肝硬化患者的食管静脉曲张破裂出血(BEV)一直被视为肝移植(LT)的指征。在一项针对未选择的、连续的晚期肝硬化合并BEV患者的随机对照试验(RCT)中,对内镜硬化治疗(EST;n = 106)与急诊直接门腔分流术(EPCS;n = 105)进行了比较,探讨了这一问题。

方法

在8小时内开始诊断检查和治疗。患者入院时及之后反复接受LT评估;96%的患者接受了超过10年的定期随访。分析还纳入了1300例未随机分组的此前接受过门腔分流术(PCS)的肝硬化患者,随访率为100%。

结果

在RCT中,EPCS后长期出血控制率为100%,EST后仅为20%。此外,EPCS后的3年、5年、10年和15年生存率分别为75%、73%、46%和46%,而EST后分别为44%、21%、9%和9%(P <.001)。RCT中只有13例患者(6%)最终因进行性肝衰竭而被转诊进行LT;只有7例(3%)获得LT批准,只有4例(2%)接受了LT。
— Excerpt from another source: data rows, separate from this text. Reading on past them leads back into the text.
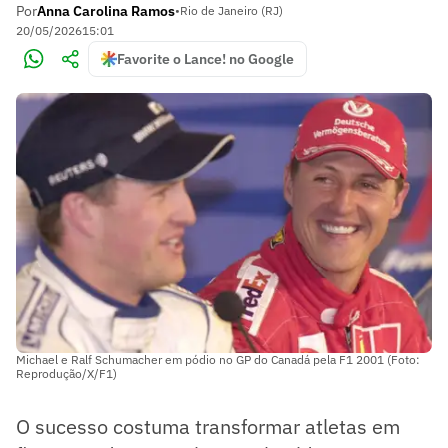
Por
Anna Carolina Ramos
•
Rio de Janeiro (RJ)
20/05/2026
15:01
Favorite o Lance! no Google
Michael e Ralf Schumacher em pódio no GP do Canadá pela F1 2001 (Foto:
Reprodução/X/F1)
O sucesso costuma transformar atletas em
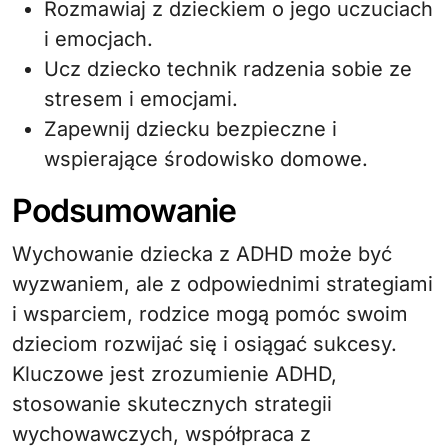
Rozmawiaj z dzieckiem o jego uczuciach
i emocjach.
Ucz dziecko technik radzenia sobie ze
stresem i emocjami.
Zapewnij dziecku bezpieczne i
wspierające środowisko domowe.
Podsumowanie
Wychowanie dziecka z ADHD może być
wyzwaniem, ale z odpowiednimi strategiami
i wsparciem, rodzice mogą pomóc swoim
dzieciom rozwijać się i osiągać sukcesy.
Kluczowe jest zrozumienie ADHD,
stosowanie skutecznych strategii
wychowawczych, współpraca z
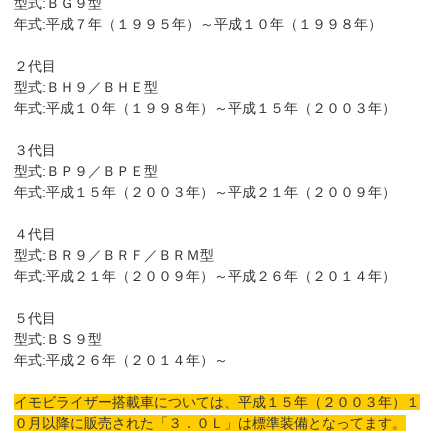
型式:ＢＧ９型
年式:平成７年（１９９５年）～平成１０年（１９９８年）
２代目
型式:ＢＨ９／ＢＨＥ型
年式:平成１０年（１９９８年）～平成１５年（２００３年）
３代目
型式:ＢＰ９／ＢＰＥ型
年式:平成１５年（２００３年）～平成２１年（２００９年）
４代目
型式:ＢＲ９／ＢＲＦ／ＢＲＭ型
年式:平成２１年（２００９年）～平成２６年（２０１４年）
５代目
型式:ＢＳ９型
年式:平成２６年（２０１４年）～
イモビライザー搭載車については、平成１５年（２００３年）１
０月以降に販売された「３．０Ｌ」は標準装備となってます。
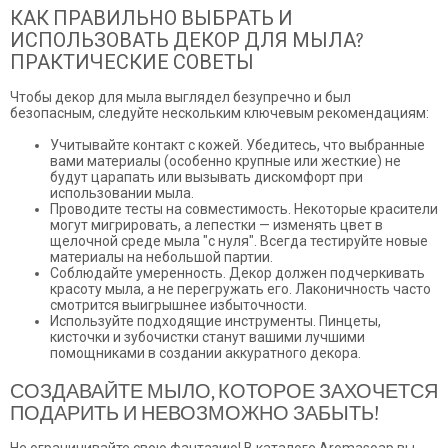
КАК ПРАВИЛЬНО ВЫБРАТЬ И
ИСПОЛЬЗОВАТЬ ДЕКОР ДЛЯ МЫЛА?
ПРАКТИЧЕСКИЕ СОВЕТЫ
Чтобы декор для мыла выглядел безупречно и был
безопасным, следуйте нескольким ключевым рекомендациям:
Учитывайте контакт с кожей. Убедитесь, что выбранные
вами материалы (особенно крупные или жесткие) не
будут царапать или вызывать дискомфорт при
использовании мыла.
Проводите тесты на совместимость. Некоторые красители
могут мигрировать, а лепестки — изменять цвет в
щелочной среде мыла "с нуля". Всегда тестируйте новые
материалы на небольшой партии.
Соблюдайте умеренность. Декор должен подчеркивать
красоту мыла, а не перегружать его. Лаконичность часто
смотрится выигрышнее избыточности.
Используйте подходящие инструменты. Пинцеты,
кисточки и зубочистки станут вашими лучшими
помощниками в создании аккуратного декора.
СОЗДАВАЙТЕ МЫЛО, КОТОРОЕ ЗАХОЧЕТСЯ
ПОДАРИТЬ И НЕВОЗМОЖНО ЗАБЫТЬ!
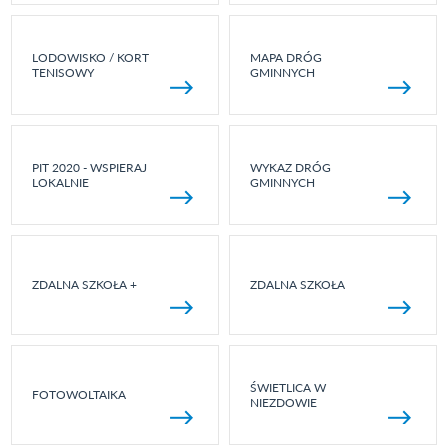
LODOWISKO / KORT
MAPA DRÓG
TENISOWY
GMINNYCH
PIT 2020 - WSPIERAJ
WYKAZ DRÓG
LOKALNIE
GMINNYCH
ZDALNA SZKOŁA +
ZDALNA SZKOŁA
ŚWIETLICA W
FOTOWOLTAIKA
NIEZDOWIE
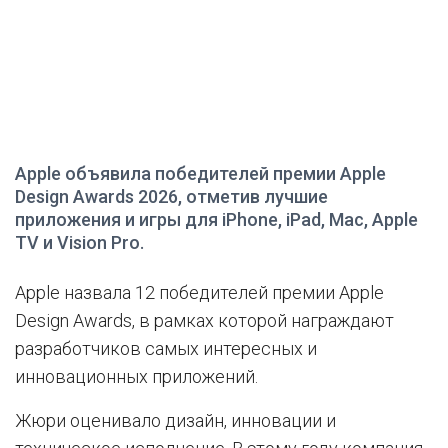
Apple объявила победителей премии Apple
Design Awards 2026, отметив лучшие
приложения и игры для iPhone, iPad, Mac, Apple
TV и Vision Pro.
Apple назвала 12 победителей премии Apple
Design Awards, в рамках которой награждают
разработчиков самых интересных и
инновационных приложений.
Жюри оценивало дизайн, инновации и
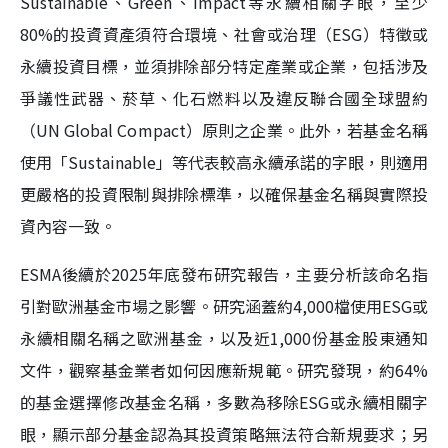
Sustainable、Green、Impact等永續相關字眼，至少
80%的投資資產須符合環境、社會或治理（ESG）特徵或
永續投資目標，並須排除部分特定產業或企業，包括涉及
爭議性武器、菸草、化石燃料以及違反聯合國全球盟約
（UN Global Compact）原則之企業。此外，若基金名稱
使用「Sustainable」等代表較高永續承諾的字眼，則適用
更嚴格的投資限制與排除標準，以確保基金名稱與實際投
資內容一致。
ESMA後續於2025年底發布研究報告，主要分析該命名指
引對歐洲基金市場之影響。研究涵蓋約4,000檔使用ESG或
永續相關名稱之歐洲基金，以及近1,000份基金股東通知
文件，觀察基金業者如何因應新規範。研究發現，約64%
的基金選擇修改基金名稱，多數為移除ESG或永續相關字
眼，顯示部分基金認為其投資策略無法符合新規要求；另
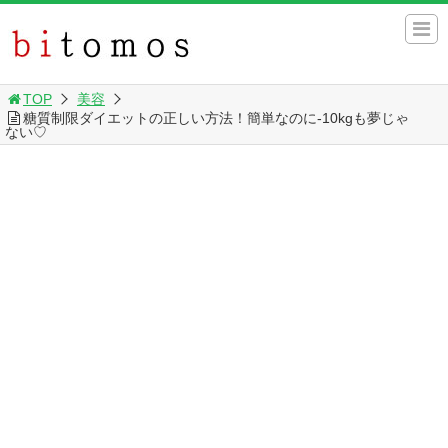
TOP
美容
糖質制限ダイエットの正しい方法！簡単なのに-10kgも夢じゃ
ない♡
LT的1年和5年生存率分别为0.68%和0,而EPCS后的生存率分别为81%和73%。在1300例未随机分组的PCS患者中,50例(3.8%)被转诊,19例(1.5%)接受了LT。5年生存率为53%,而1300例患者的总体生存率为72%。

结论

如果出血得到永久控制,如EPCS后总是出现的情况,BEV肝硬化患者很少需要LT。PCS是有效的一线长期治疗方法。对于接受PCS的患者,如果需要进行LT,尽管技术要求更高,但大量研究表明,PCS不会增加死亡率或并发症。EST不是有效的急诊或长期治疗方法。